Interest Point Detection - Applications

Applications

In terms of applications, the use of corner detection and blob detection are also overlapping. Today, a main application of interest points is to signal points/regions in the image domain that are likely candidates to be useful for image matching and view-based object recognition. For this purpose, several types of corner detectors and blob detectors have been demonstrated to be highly useful in practical applications (see respective articles for references). Blob detectors and corner detectors have also been used as primitives for texture recognition, texture analysis and for constructing object models from multiple views of textured objects.
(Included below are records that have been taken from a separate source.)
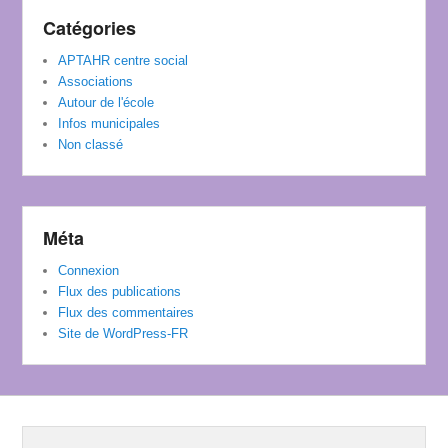
Catégories
APTAHR centre social
Associations
Autour de l'école
Infos municipales
Non classé
Méta
Connexion
Flux des publications
Flux des commentaires
Site de WordPress-FR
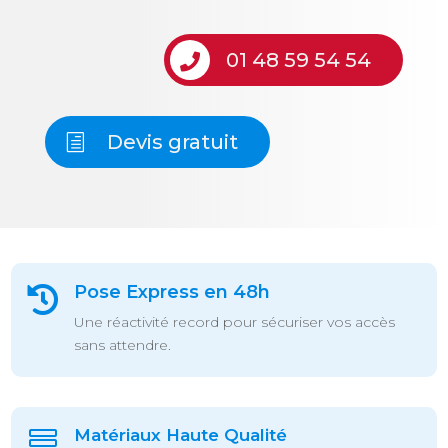
01 48 59 54 54
Devis gratuit
Pose Express en 48h

Une réactivité record pour sécuriser vos accès
sans attendre.
Matériaux Haute Qualité

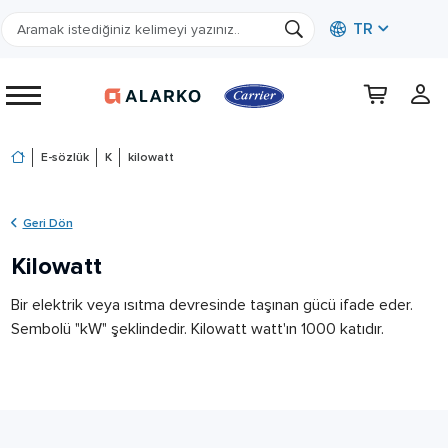
TR
E-sözlük
K
kilowatt
Geri Dön
Kilowatt
Bir elektrik veya ısıtma devresinde taşınan gücü ifade eder.
Sembolü "kW" şeklindedir. Kilowatt watt'ın 1000 katıdır.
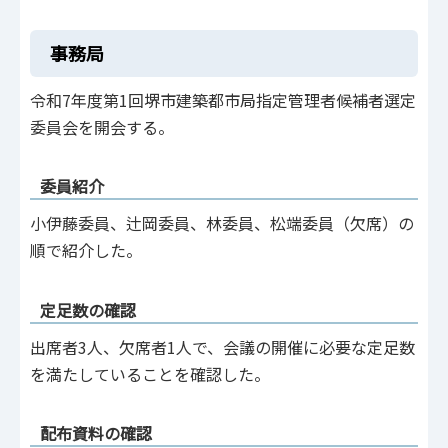
事務局
令和7年度第1回堺市建築都市局指定管理者候補者選定
委員会を開会する。
委員紹介
小伊藤委員、辻岡委員、林委員、松端委員（欠席）の
順で紹介した。
定足数の確認
出席者3人、欠席者1人で、会議の開催に必要な定足数
を満たしていることを確認した。
配布資料の確認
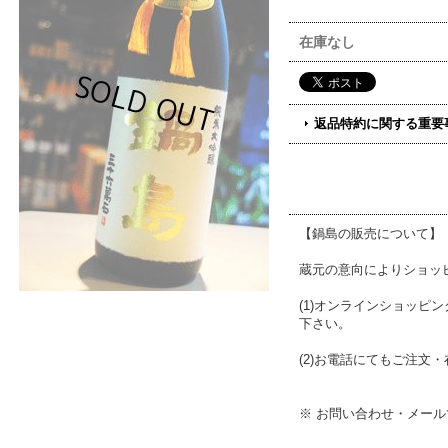
在庫なし
返品特約に関する重要
【鍋島の販売について】
蔵元の意向によりショッ
(1)オンラインショッ
下さい。
(2)お電話にてもご注文・在
※ お問い合わせ・メー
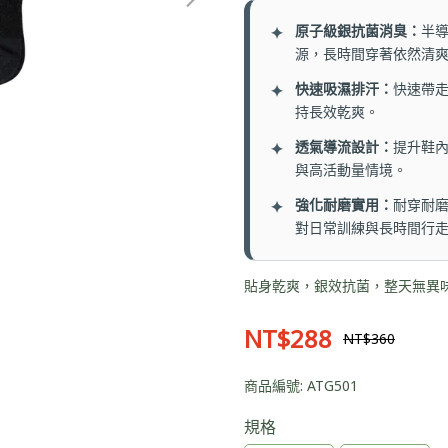
原子級銀抗菌消臭：
半
✦
源，長時間穿著依然清
快速吸濕排汗：
快速帶
✦
持長效乾爽。
透氣導流設計：
提升鞋
✦
與高活動量情境。
強化耐磨實用：
耐穿耐
✦
對日常訓練與長時間行
貼身乾爽，銀效抗菌，整天無異
NT$288
NT$360
商品編號:
ATG501
規格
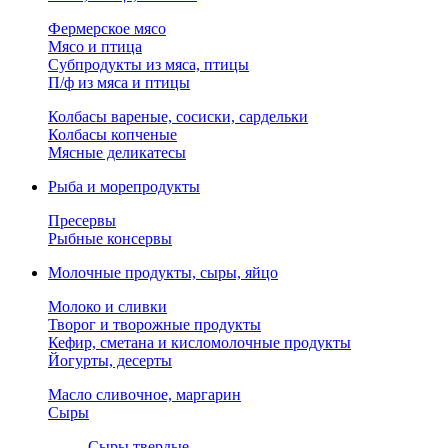
Фермерское мясо
Мясо и птица
Субпродукты из мяса, птицы
П/ф из мяса и птицы
Колбасы вареные, сосиски, сардельки
Колбасы копченые
Мясные деликатесы
Рыба и морепродукты
Пресервы
Рыбные консервы
Молочные продукты, сыры, яйцо
Молоко и сливки
Творог и творожные продукты
Кефир, сметана и кисломолочные продукты
Йогурты, десерты
Масло сливочное, маргарин
Сыры
Сыры твердые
If one aims at drawing a distinction between corner detectors and blob detectors, this can often be done in terms of their localization properties at corner structures. For a junction structure in the image domain that corresponds to an intersection of physical edges in the three-dimensional world, the localization properties of a corner detector will in most cases be much better than the localization properties that would be obtained from a blob detector. Hence, for the purpose of computing structure and motion from multiple views, corner detectors will in many cases have advantages compared to blob detectors in terms of smaller localization error. Notwithstanding this, blob descriptors have also been demonstrated to be useful when relating object models to temporal imagery.

In terms of concepts, there is also a close relationship between the notion of interest points and ridge detectors, which are often used to signal the presence of elongated objects. Moreover, with regard to features that extend along one-dimensional curves in image space, there is the related notion of edge detectors which satisfy similar requirements in terms of operational definitions, well-defined extent, locally high information contents and repeatability.